February 5th in history:
Three veterans of “Saturday Night Live” share a February 5th birthday: Christopher Guest (born 1948), best known for directing and/or acting in mock documentaries including “This is Spinal Tap” and “Waiting for Guffman”; Tim Meadows (1961), whose most famous SNL character was “The Ladies’ Man”; and Chris Parnell (1967), alias Dr. Spaceman on “30 Rock.”
Parnell was born on the same day in ’67 that “The Smothers Brothers Comedy Hour” debuted on CBS. The often-controversial variety show hosted by Tom and Dick Smothers was a launching pad for talent such as frequent SNL host Steve Martin and “Spinal Tap” director Rob Reiner.
Charlie Chaplin, Mary Pickford, Douglas Fairbanks Sr. and director D.W. Griffith combined their talents to launch a film studio on this date in 1919…United Artists. United Artists had big hits with the Beatles’ first two movies, “Gilligan’s Island” and the James Bond franchise.
In the opening scene of the 007 movie “Goldfinger,” Bond battles a drug lord from Mexico. February 5th is the anniversary of the Mexican constitution, adopted in 1917.
A different milestone for Central America was the development of the Panama Canal. On February 5th, 1900, the United States and Great Britain signed a treaty to create the canal, connecting the Atlantic and Pacific Oceans.
October 23 in history:
Brutus is infamous for his role in assassinating Julius Caesar in the Roman Senate, in 44 B.C. Two years later, on October 23rd, 42 B.C., Brutus met his own fate, killing himself after losing the second battle of Philippi to Marc Antony.
A fateful meeting of two old friends, two pilots, led to deadly consequences in 1942. One man was flying a B-34 bomber for the Army, while the other was a pilot for American Airlines. They discovered that both would be flying near Palm Springs, California the next day, October 23rd. On that day, the bomber pilot, Lt. William Wilson, tried flying close to American Flight 28 to signal to his friend, First Officer Louis Reppert. Wilson got too close, and the planes collided. The airliner crashed in the desert, killing all 12 people aboard. Wilson went through a court-martial, but was acquitted.
One passenger on the American flight was an Oscar-winning songwriter, Ralph Rainger. He’s best known for writing the theme songs used by two popular comedians…”Love in Bloom,” associated with Jack Benny, and “Thanks for the Memory,” Bob Hope’s theme. Late in their careers, Hope and Benny appeared frequently with Johnny Carson on “The Tonight Show.” Carson became a comedy legend in his own right, by hosting “Tonight” for 30 years. He was born October 23rd, 1925.

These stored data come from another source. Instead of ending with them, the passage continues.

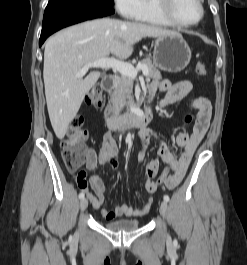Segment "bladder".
<instances>
[{
	"label": "bladder",
	"instance_id": "1",
	"mask_svg": "<svg viewBox=\"0 0 247 265\" xmlns=\"http://www.w3.org/2000/svg\"><path fill=\"white\" fill-rule=\"evenodd\" d=\"M140 221L136 219H121L108 221L104 227L113 232H129L140 227Z\"/></svg>",
	"mask_w": 247,
	"mask_h": 265
}]
</instances>
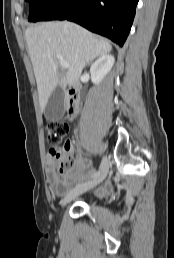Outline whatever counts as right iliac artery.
Here are the masks:
<instances>
[{
    "mask_svg": "<svg viewBox=\"0 0 174 258\" xmlns=\"http://www.w3.org/2000/svg\"><path fill=\"white\" fill-rule=\"evenodd\" d=\"M98 174H99V172H95V173L92 174L91 177H94V178H95V177H97Z\"/></svg>",
    "mask_w": 174,
    "mask_h": 258,
    "instance_id": "obj_1",
    "label": "right iliac artery"
}]
</instances>
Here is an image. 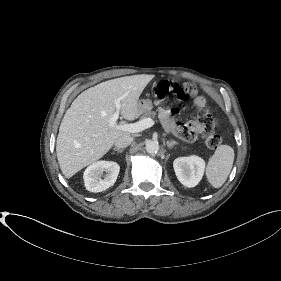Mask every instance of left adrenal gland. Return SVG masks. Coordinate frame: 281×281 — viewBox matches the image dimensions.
Wrapping results in <instances>:
<instances>
[{
	"instance_id": "left-adrenal-gland-1",
	"label": "left adrenal gland",
	"mask_w": 281,
	"mask_h": 281,
	"mask_svg": "<svg viewBox=\"0 0 281 281\" xmlns=\"http://www.w3.org/2000/svg\"><path fill=\"white\" fill-rule=\"evenodd\" d=\"M166 144L169 148H173L175 145H178V143L174 140L166 141Z\"/></svg>"
}]
</instances>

NBC airs “Saturday Night Live” in the “Tonight Show” time slot on weekends. On October 23rd, 1976, Steve Martin hosted “SNL” for the first time, and played the host of “Jeopardy! 1999,” a futuristic parody of the popular game show. “I Lost on Jeopardy,” a take-off of the Greg Kihn song “Jeopardy,” was an early hit for song parodist and musician “Weird Al” Yankovic, born this day in 1959.
August 14 in history:
According to some aviation experts, the first official airplane flight in America happened on this day in 1901 in Connecticut. Gustave Whitehead claimed that he flew a plane half-a-mile and reached an altitude of 50 feet. That was more than two years before the Wright Brothers achieved their famous flight at Kitty Hawk, N.C. In 2013, the governor of Connecticut signed a law officially declaring that Whitehead’s August 14th flight was the first powered airplane flight in the U.S.
On August 14th, 1893, the world’s first automobile license plates reportedly were issued in Paris.

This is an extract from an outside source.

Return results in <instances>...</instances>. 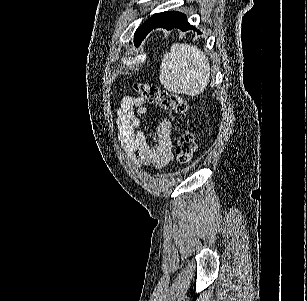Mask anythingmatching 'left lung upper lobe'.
Instances as JSON below:
<instances>
[{"instance_id":"left-lung-upper-lobe-1","label":"left lung upper lobe","mask_w":307,"mask_h":301,"mask_svg":"<svg viewBox=\"0 0 307 301\" xmlns=\"http://www.w3.org/2000/svg\"><path fill=\"white\" fill-rule=\"evenodd\" d=\"M163 13H156L154 14L151 18H149L143 25H141L135 32V35H134V41H135V44L138 46L141 41L146 37V35L149 33V29H150V26L151 24L157 20L159 17H161Z\"/></svg>"}]
</instances>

August 14th is the birthday of “Planes, Trains, and Automobiles” star Steve Martin (1945).
Oh, did I forget to mention trains? Crosby, Stills, and Nash had a famous song about a train in Morocco called the “Marrakesh Express.” Singer and musician David Crosby was born on this date in 1941.
Many electric trains in the northern U.S. stopped working on August 14th, 2003, when a control room problem in Ohio led to the largest blackout ever in North America. More than 50 million people were left without power in eight states and much of eastern Canada.